In this morning’s Denver Post, the organization Historic Denver, Inc. has an oped defending Denver’s demolition ordinance.  This isn’t in and of itself surprising, and neither is the fact that people who seek to extend their rights over your property would commit a number of logical fallacies, while employing all sorts of rhetorical sleight of hand.

The authors assume that if some is good, more is better.  By admitting that Denver’s historic ordinance has protected historic properties for 40 years, they place the burden of proof on themselves to show that additional protections are necessary.  They go on to mention a number of historic districts and buildings that were saved much longer than four years ago, without showing any building that has been both recognizable and saved since the demolition ordinance was passed.

As  to the property that started the recent conversation, they refer to the “Wallbank House,” a name that virtually nobody would recognize, writing out entirely the name of the man who actually bought and paid for the property, Gary Yourtz.  A nice touch to show where the authors’ sympathies lie, with houses rather than with the people who inhabit them.  It makes sense that they don’t refer to the case in any depth, since it went against them in just about every way conceivable: the demolition objection was withdrawn, largely under pressure from the community, and was in any case initially filed by one neighbor and by one resident of Arapahoe County.

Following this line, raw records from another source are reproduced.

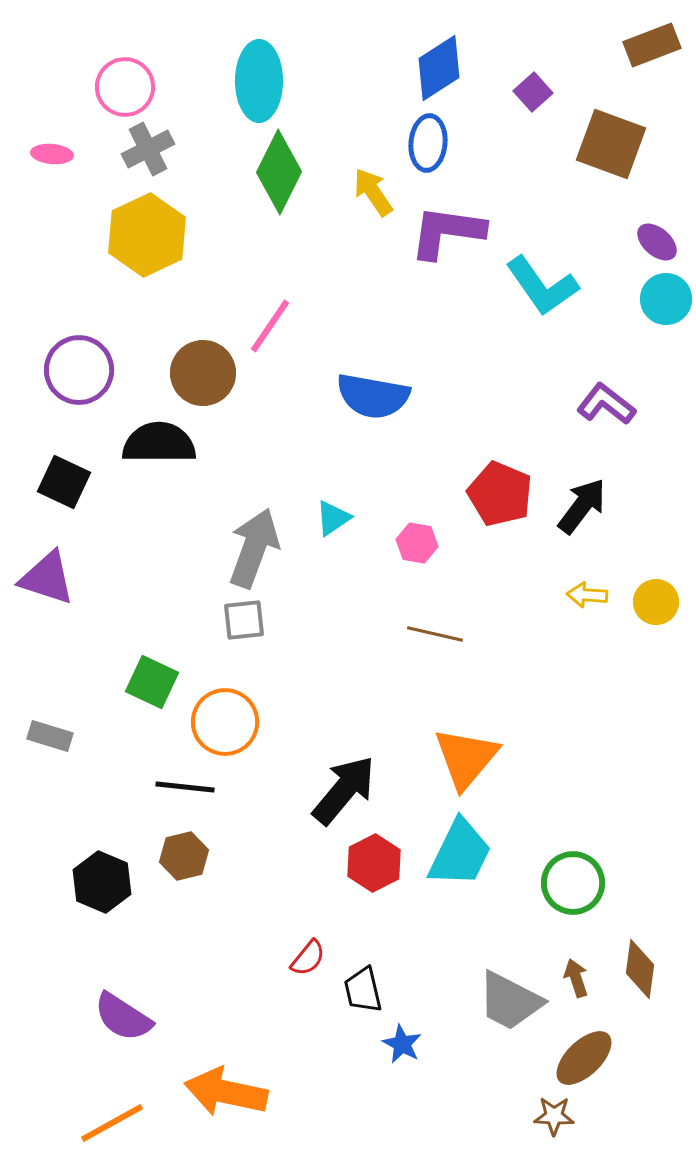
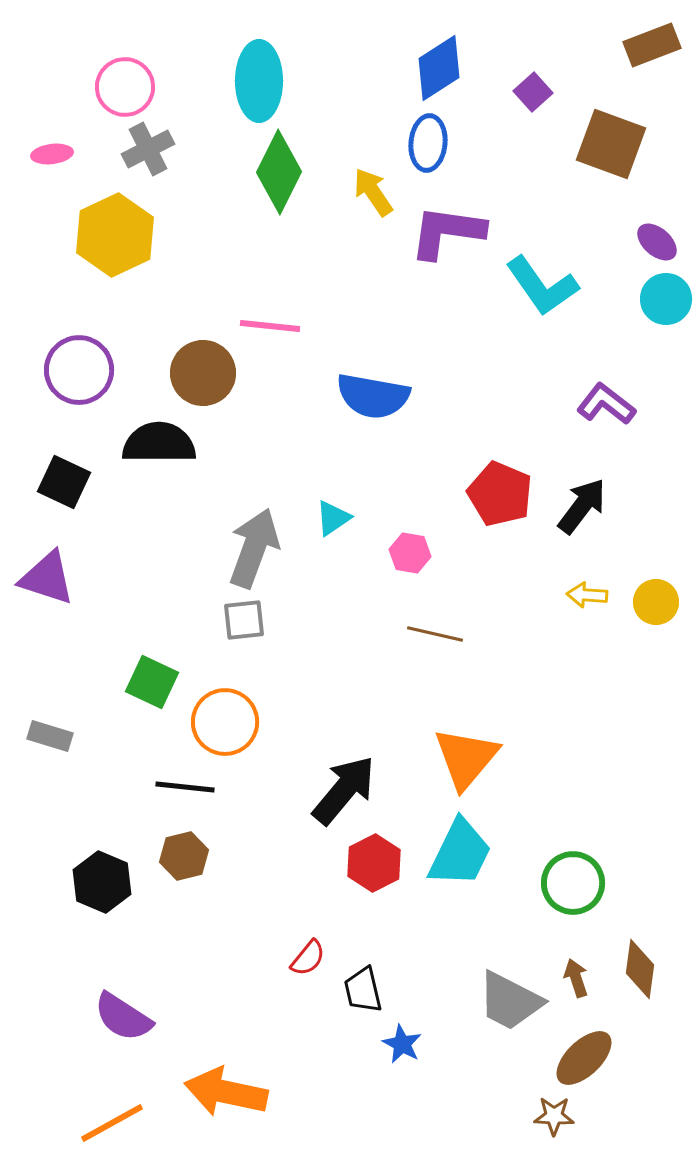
pink ellipse at (52, 154): rotated 12 degrees counterclockwise
yellow hexagon at (147, 235): moved 32 px left
pink line at (270, 326): rotated 62 degrees clockwise
pink hexagon at (417, 543): moved 7 px left, 10 px down
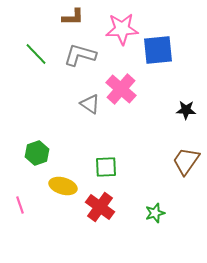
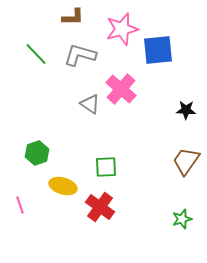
pink star: rotated 12 degrees counterclockwise
green star: moved 27 px right, 6 px down
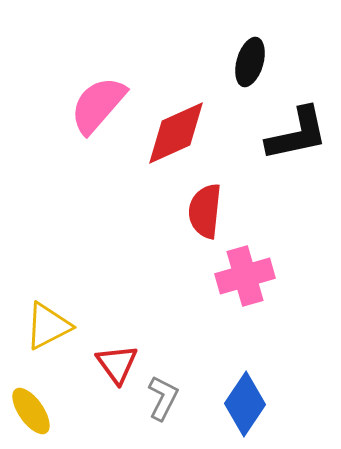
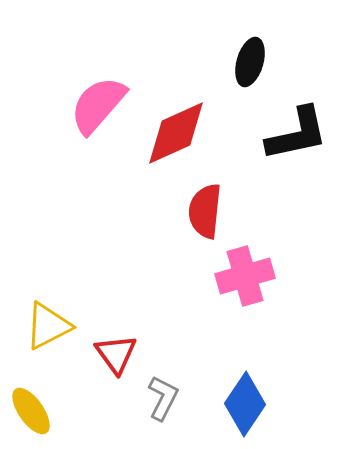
red triangle: moved 1 px left, 10 px up
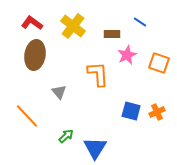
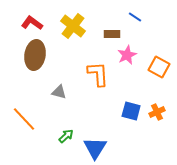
blue line: moved 5 px left, 5 px up
orange square: moved 4 px down; rotated 10 degrees clockwise
gray triangle: rotated 35 degrees counterclockwise
orange line: moved 3 px left, 3 px down
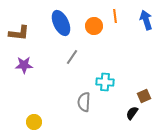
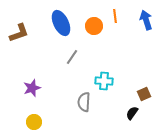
brown L-shape: rotated 25 degrees counterclockwise
purple star: moved 8 px right, 23 px down; rotated 18 degrees counterclockwise
cyan cross: moved 1 px left, 1 px up
brown square: moved 2 px up
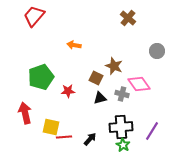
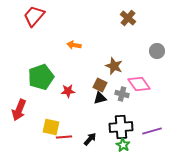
brown square: moved 4 px right, 7 px down
red arrow: moved 6 px left, 3 px up; rotated 145 degrees counterclockwise
purple line: rotated 42 degrees clockwise
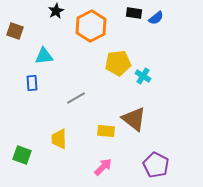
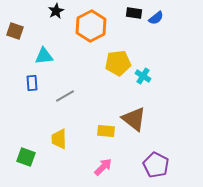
gray line: moved 11 px left, 2 px up
green square: moved 4 px right, 2 px down
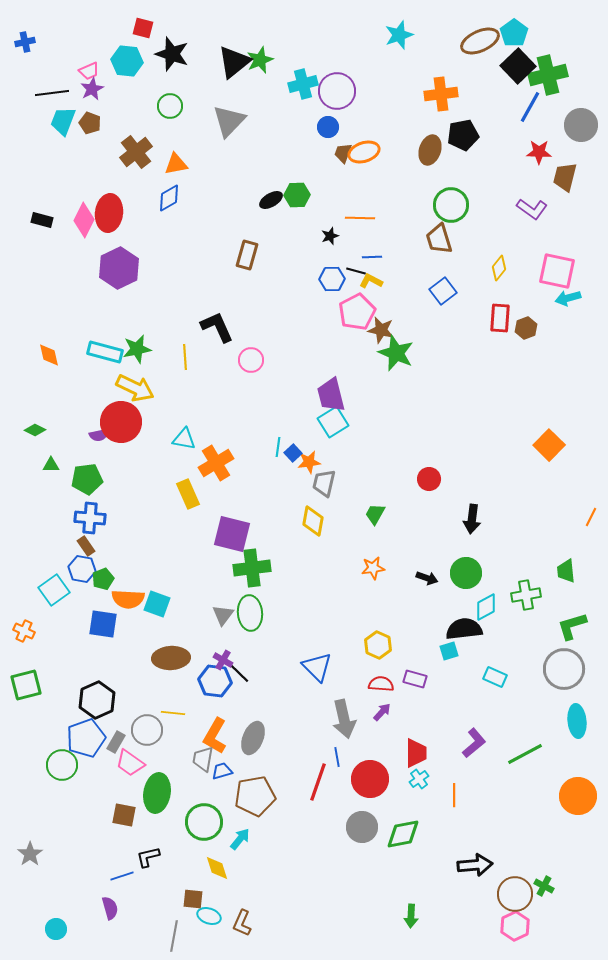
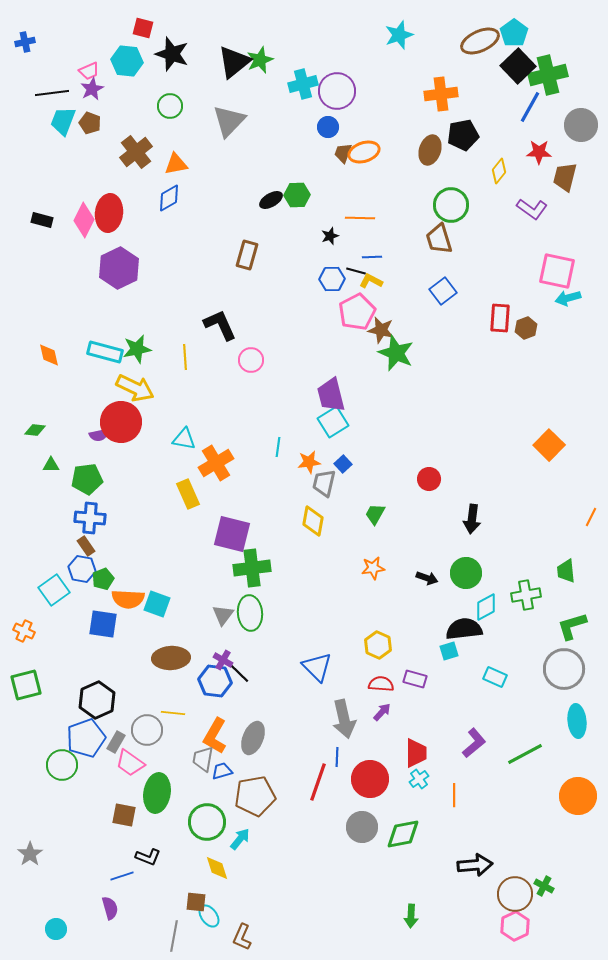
yellow diamond at (499, 268): moved 97 px up
black L-shape at (217, 327): moved 3 px right, 2 px up
green diamond at (35, 430): rotated 20 degrees counterclockwise
blue square at (293, 453): moved 50 px right, 11 px down
blue line at (337, 757): rotated 12 degrees clockwise
green circle at (204, 822): moved 3 px right
black L-shape at (148, 857): rotated 145 degrees counterclockwise
brown square at (193, 899): moved 3 px right, 3 px down
cyan ellipse at (209, 916): rotated 35 degrees clockwise
brown L-shape at (242, 923): moved 14 px down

They claim that since everyone buying a house knows the rules, it’s perfectly fair to property-owners. I doubt Mr. Yourtz knew these rules, and until his case hit the papers, I doubt most Denverites knew about them.  Sniffing that you knew the risks only makes sense if most people actually do.

They also quote some telling statistics.  This past year, not a single building threatened by demolition was granted historic status, although 10 were identified as “potentially significant.”  They nowhere quote the costs involved in pursuing the claims, either by the landowner or by the city.  As in many such laws, filing the objection entails trivial cost, while the investigation and legal defenses can run in the the tens of thousands.  These are extraordinarily expensive conversations, and the price is only incidentally borne by those starting them.

As I’ve said before, I’m all in favor of historic preservation.  But Historic Denver, Inc., is trying to use the law the stack the deck in favor of making some people live in a museum against their will.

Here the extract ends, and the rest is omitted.